Today the European Commission paid €1.2 billion to the Latvian authorities (see IP/09/1194 for further details). This is the second instalment of a loan of €3.1 billion agreed by the EU in January 2009. The first tranche of €1 billion was paid in February. Another €0.5 billion is due, if the conditions are met, in the last quarter of 2009 and the reminder between 2010 and the first quarter of 2011.

In the case of Romania, the €1.5 billion paid also on Monday was the first instalment of a €5 billion loan agreed by the EU in May. Another €1 billion is expected in last quarter of this year, also if the conditions are met, and the reminder in three instalments in 2010 and the first quarter of 2011 (see IP/09/611 and Memorandum of Understanding ).

The medium-term financial assistance is designed to help an EU country, which has not adopted the euro, cope with liquidity problems or pressures. It is conditional upon the implementation by the countries concerned of an economic adjustment programme and increases in competitiveness to improve the soundness and sustainability of the economy. It is generally provided in conjunction with the International Monetary Fund and other institutions (World Bank, European Investment Bank, European Bank for Reconstruction and Development) and, sometimes, also individual countries.

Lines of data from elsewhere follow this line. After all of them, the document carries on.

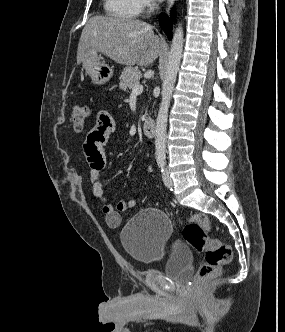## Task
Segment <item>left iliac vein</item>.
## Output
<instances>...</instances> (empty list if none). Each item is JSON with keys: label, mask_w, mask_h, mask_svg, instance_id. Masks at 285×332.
Returning <instances> with one entry per match:
<instances>
[{"label": "left iliac vein", "mask_w": 285, "mask_h": 332, "mask_svg": "<svg viewBox=\"0 0 285 332\" xmlns=\"http://www.w3.org/2000/svg\"><path fill=\"white\" fill-rule=\"evenodd\" d=\"M162 178H163V182L167 188L173 187V181H172V178L170 177L168 170H165L163 172Z\"/></svg>", "instance_id": "left-iliac-vein-1"}]
</instances>
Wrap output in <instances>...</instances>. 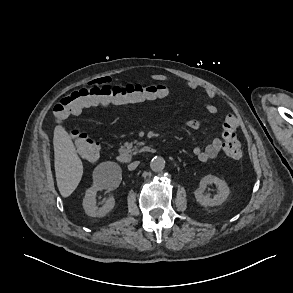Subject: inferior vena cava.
Segmentation results:
<instances>
[{"instance_id": "obj_1", "label": "inferior vena cava", "mask_w": 293, "mask_h": 293, "mask_svg": "<svg viewBox=\"0 0 293 293\" xmlns=\"http://www.w3.org/2000/svg\"><path fill=\"white\" fill-rule=\"evenodd\" d=\"M138 165H139V161L132 162L131 164L128 165V169L129 170H134V169H136V167Z\"/></svg>"}]
</instances>
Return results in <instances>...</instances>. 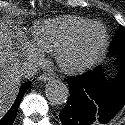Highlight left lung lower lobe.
<instances>
[{
	"mask_svg": "<svg viewBox=\"0 0 125 125\" xmlns=\"http://www.w3.org/2000/svg\"><path fill=\"white\" fill-rule=\"evenodd\" d=\"M111 44L114 45L110 48L116 46L113 41ZM118 55L119 74L114 82L104 81L100 67L65 79L70 96L59 115L63 125L106 124L122 109L125 104V53Z\"/></svg>",
	"mask_w": 125,
	"mask_h": 125,
	"instance_id": "1",
	"label": "left lung lower lobe"
}]
</instances>
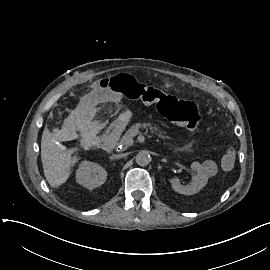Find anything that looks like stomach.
<instances>
[{
	"instance_id": "stomach-1",
	"label": "stomach",
	"mask_w": 270,
	"mask_h": 270,
	"mask_svg": "<svg viewBox=\"0 0 270 270\" xmlns=\"http://www.w3.org/2000/svg\"><path fill=\"white\" fill-rule=\"evenodd\" d=\"M130 122H131V118L125 123V125L129 124Z\"/></svg>"
}]
</instances>
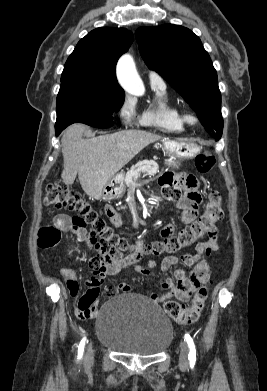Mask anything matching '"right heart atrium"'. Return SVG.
I'll use <instances>...</instances> for the list:
<instances>
[{
	"label": "right heart atrium",
	"mask_w": 267,
	"mask_h": 391,
	"mask_svg": "<svg viewBox=\"0 0 267 391\" xmlns=\"http://www.w3.org/2000/svg\"><path fill=\"white\" fill-rule=\"evenodd\" d=\"M134 114H135L134 102L129 98H125L117 110V115L120 122L121 123L129 122L130 119L134 116Z\"/></svg>",
	"instance_id": "obj_1"
}]
</instances>
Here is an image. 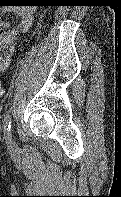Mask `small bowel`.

The Commission has proposed and the Council agreed a total of €14.6 billion in BoP loans since the end of last year, including €6.5 billion to Hungary. With today's operations, a total of €9.6 billion has been disbursed since December. The Council last May agreed to increase the overall ceiling in the BoP financial assistance instrument to €50 billion.

The European Community bonds issued on 15 July to finance the two instalments to Latvia and Romania bear a coupon of 3.125% and mature in 2015. The operation is called a back-to-back loan because it is given under exactly the same terms (interest rate and maturity) as obtained by the EC.